Among the highest earners of carried interest from the US's largest public pension system were Advent International, CVC Capital Partners and TPG Capital.
The California Public Employees' Retirement System (CalPERS) awarded $35.7 million in carried interest to Advent International Global Private Equity (GPE) VI-A, $33.1 million to CVC European Equity Partners Tandem Fund (B) and $32.1 million to TPG Partners VI.
According to the CalPERS private equity performance review tool on its website, Advent GPE VI-A was generating a net internal rate of return of 18.4 percent, CVC European Equity Tandem (B) 6.7 percent and TPG Partners VI 10.9 percent, as of 31 March.
Overall CalPERS paid $539 million in profit sharing to its private equity fund managers in the fiscal year ended 30 June.
In that year, CalPERS had commitments across 408 private equity funds, but only 118 funds have disclosed their carry, according to one of the pension fund’s investment committee meeting materials for 14 November.
Nearly $50 million of the carry went to the underlying funds in unspecified funds of funds in Sacramento-based CalPERS’ private equity programme.
The meeting materials also indicated that the average capital-weighted carried interest for the fiscal year was 14.55 percent.
During this fiscal year, the pension giant committed about $4 billion to private equity, and has the same budget for the asset class for the fiscal year 2016-2017, the annual review said.
Last year, CalPERS came under fire for failing to track carried interest data, and published its first report in November 2015 that indicated it had paid $3.4 billion in profit sharing to its private equity managers since inception, as reported by Private Equity International.
During this same period, CalPERS paid $252.2 million in net management fees to the 186 external fund managers that have disclosed this information.
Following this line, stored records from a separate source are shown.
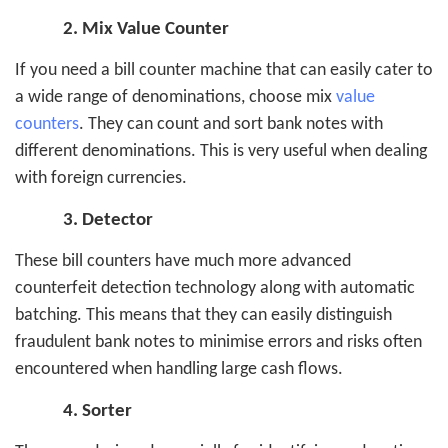
2.
Mix Value Counter
If you need a bill counter machine that can easily cater to
a wide range of denominations, choose mix
value
counters
. They can count and sort bank notes with
different denominations. This is very useful when dealing
with foreign currencies.
3.
Detector
These bill counters have much more advanced
counterfeit detection technology along with automatic
batching. This means that they can easily distinguish
fraudulent bank notes to minimise errors and risks often
encountered when handling large cash flows.
4.
Sorter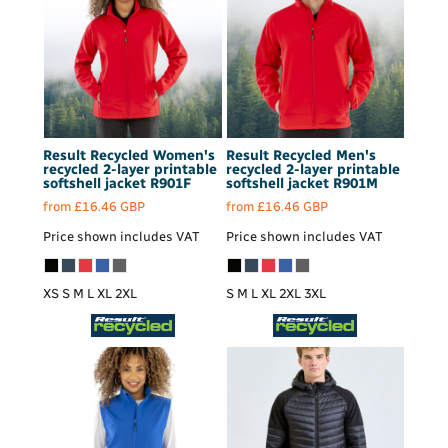
Result Recycled
Women's
Result Recycled
Men's
recycled 2-layer printable
recycled 2-layer printable
softshell jacket
R901F
softshell jacket
R901M
from
£16.46
GBP
from
£16.46
GBP
Price shown includes VAT
Price shown includes VAT
XS S M L XL 2XL
S M L XL 2XL 3XL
The pension plan also paid $9.3 million to internal management, $1.3 million in consultant fees and $11.3 million in technology and operating expenses, according to its Private Equity Annual Program Review report.
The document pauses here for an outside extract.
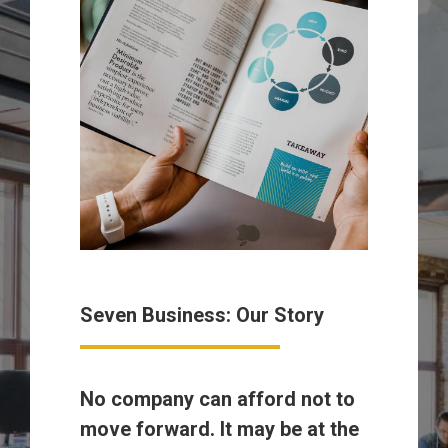
Seven Business: Our Story
No company can afford not to
move forward. It may be at the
CalPERS also noted that it realised $3.26 billion in gains from its overall private equity portfolio.
At the end of the 2015-2016 fiscal year, the pension’s private equity portfolio had a net asset value of $26.4 billion. Most of that amount – 67 percent – was through funds. This was slightly lower than the 80 percent in 2012. By contrast, the portion of separate accounts within private equity investments jumped from 3 percent to 11 percent between 2012 and 2016, the report showed.
Buyout remained the most popular strategy for CalPERS’ private equity portfolio, accounting for 57 percent of the total programme. In terms of sectors, consumer-related strategy took the largest slice of the pie, at 23 percent, followed by financials at 17 percent.
As of 30 June, the pension’s private equity portfolio outperformed its benchmark for the one- and 20-year periods, and underperformed for the three-, five- and 10-year periods.
The $26.4 billion in CalPERS’ private equity portfolio represented 8.9 percent of its total investment portfolio across all asset classes, slightly below its 10 percent target allocation. As of 30 June, CalPERS’ total investment portfolio stood at $295.2 billion.
A TPG spokesman declined to comment.
CVC and Advent were not available to comment.
A CalPERS spokeswoman did not comment beyond the documents, but added that the pension fund is still actively looking to cut relationships with some of its external fund managers.